Segment Open
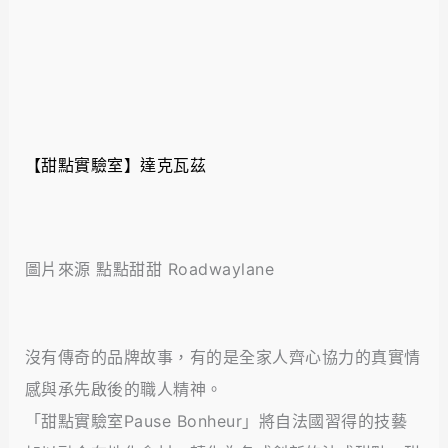
【甜點實驗室】達克瓦茲
圖片來源 點點甜甜 Roadwaylane
沒有傳奇的品牌故事，有的是全家人齊心協力的真實情
感與承先啟後的職人精神。
「甜點實驗室Pause Bonheur」將自法國習得的技藝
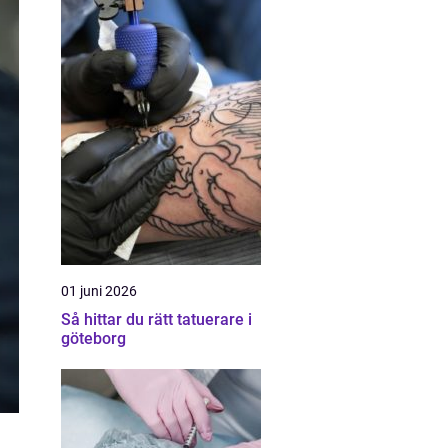
01 juni 2026
Så hittar du rätt tatuerare i
göteborg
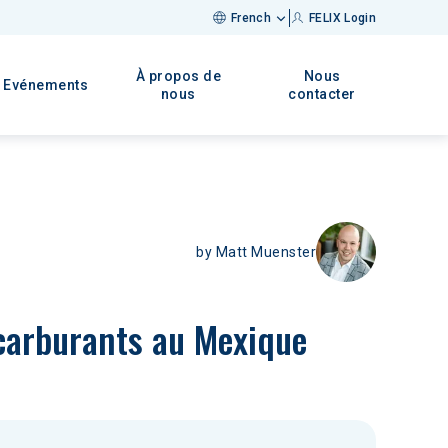
French
FELIX Login
À propos de
Nous
Evénements
nous
contacter
by
Matt Muenster
 carburants au Mexique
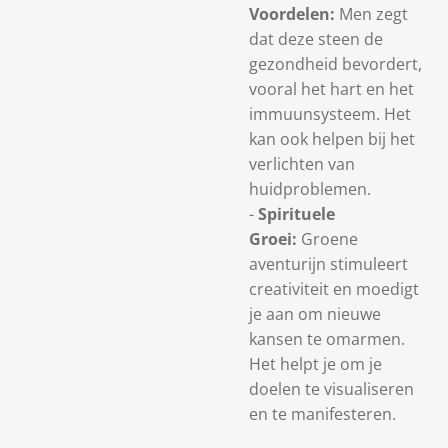
Voordelen:
Men zegt
dat deze steen de
gezondheid bevordert,
vooral het hart en het
immuunsysteem. Het
kan ook helpen bij het
verlichten van
huidproblemen.
-
Spirituele
Groei:
Groene
aventurijn stimuleert
creativiteit en moedigt
je aan om nieuwe
kansen te omarmen.
Het helpt je om je
doelen te visualiseren
en te manifesteren.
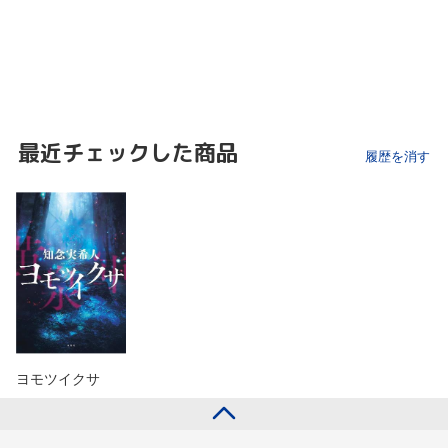
最近チェックした商品
履歴を消す
ヨモツイクサ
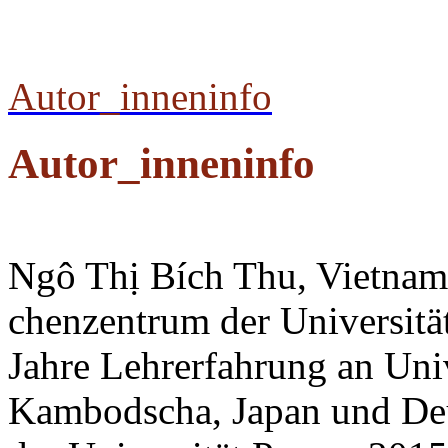
Autor_inneninfo
Autor_inneninfo
Ngô Thị Bích Thu, Vietna
chenzentrum der Universitä
Jahre Lehrerfahrung an Univ
Kambodscha, Japan und Deut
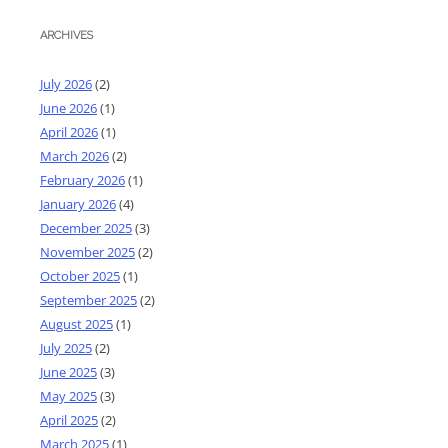
ARCHIVES
July 2026
(2)
June 2026
(1)
April 2026
(1)
March 2026
(2)
February 2026
(1)
January 2026
(4)
December 2025
(3)
November 2025
(2)
October 2025
(1)
September 2025
(2)
August 2025
(1)
July 2025
(2)
June 2025
(3)
May 2025
(3)
April 2025
(2)
March 2025
(1)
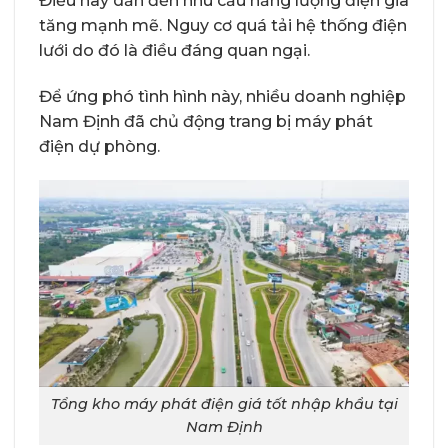
Điều này dẫn đến nhu cầu năng lượng điện gia
tăng mạnh mẽ. Nguy cơ quá tải hệ thống điện
lưới do đó là điều đáng quan ngại.
Để ứng phó tình hình này, nhiều doanh nghiệp
Nam Định đã chủ động trang bị máy phát
điện dự phòng.
Tổng kho máy phát điện giá tốt nhập khẩu tại
Nam Định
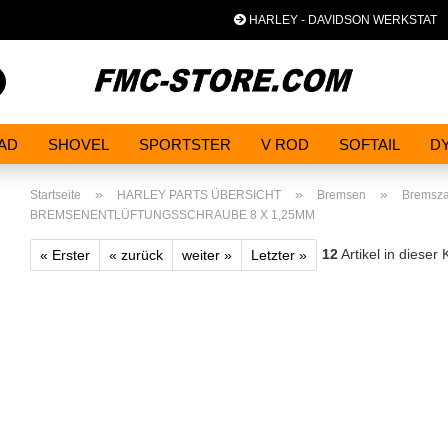
HARLEY - DAVIDSON WERKSTAT
Sp
Suche...
AD
SHOVEL
SPORTSTER
V ROD
SOFTAIL
D
»
»
»
Startseite
HARLEY PARTS ÜBERSICHT
Bremsen
Bremsz
BREMSENENTLÜFTUNGSSCHRAUBE 8 X 1,25MM
12
Artikel in dieser 
« Erster
« zurück
weiter »
Letzter »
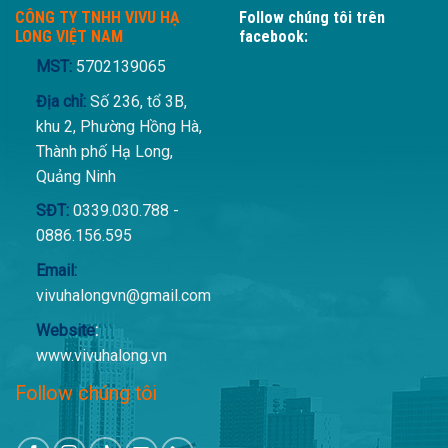
CÔNG TY TNHH VIVU HẠ
Follow chúng tôi trên
LONG VIỆT NAM
facebook:
MST:
5702139065
Địa chỉ:
Số 236, tổ 3B,
khu 2, Phường Hồng Hà,
Thành phố Hạ Long,
Quảng Ninh
SĐT:
0339.030.788 -
0886.156.595
Email:
vivuhalongvn@gmail.com
Website
:
www.vivuhalong.vn
Follow chúng tôi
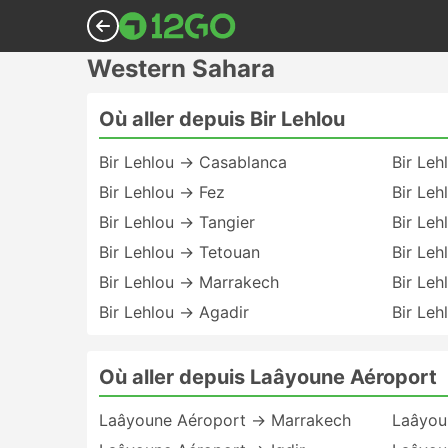
Western Sahara
Où aller depuis Bir Lehlou
Bir Lehlou → Casablanca
Bir Le
Bir Lehlou → Fez
Bir Le
Bir Lehlou → Tangier
Bir Le
Bir Lehlou → Tetouan
Bir Leh
Bir Lehlou → Marrakech
Bir Le
Bir Lehlou → Agadir
Bir Leh
Où aller depuis Laâyoune Aéroport
Laâyoune Aéroport → Marrakech
Laâyou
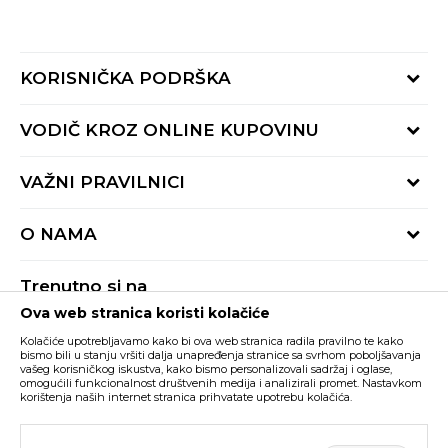
KORISNIČKA PODRŠKA
Provjeri status porudžbine
VODIČ KROZ ONLINE KUPOVINU
Pozovite nas:
+382 20 690 200
Načini isporuke
VAŽNI PRAVILNICI
Radno vrijeme 9-16h
Povrat robe i povrat sredstava
online@buzzsneakers.me
Uslovi korišćenja
Reklamacije
O NAMA
Politika privatnosti
Zamjena artikla
BUZZ Koncept
Pravila Sport&Bonus programa
Trenutno si na
BUZZ Brendovi
Ova web stranica koristi kolačiće
Buzz Crna Gora
PROMIJENI
BUZZ Crew
Kolačiće upotrebljavamo kako bi ova web stranica radila pravilno te kako
BUZZ Shopovi
bismo bili u stanju vršiti dalja unapređenja stranice sa svrhom poboljšavanja
vašeg korisničkog iskustva, kako bismo personalizovali sadržaj i oglase,
Nastojimo da budemo što precizniji u opisu proizvoda, prikazu slika i samih
cijena, ali ne možemo garantovati da su sve informacije kompletne i bez
Postani dio BUZZ tima
omogućili funkcionalnost društvenih medija i analizirali promet. Nastavkom
grešaka. Svi artikli prikazani na sajtu su dio naše ponude i ne podrazumijeva da
korištenja naših internet stranica prihvatate upotrebu kolačića.
su dostupni u svakom trenutku. Raspoloživost robe možete provjeriti pozivom
Click&Collect
na broj +382 20 690 200.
Segment Closed
■ **What this task involves**
Please give again, word for word, only the lines from the one holding "grešaka. Svi artikli" through the end of the listing above.

■ **Reply to the task**
grešaka. Svi artikli prikazani na sajtu su dio naše ponude i ne podrazumijeva da
korištenja naših internet stranica prihvatate upotrebu kolačića.
su dostupni u svakom trenutku. Raspoloživost robe možete provjeriti pozivom
Click&Collect
na broj +382 20 690 200.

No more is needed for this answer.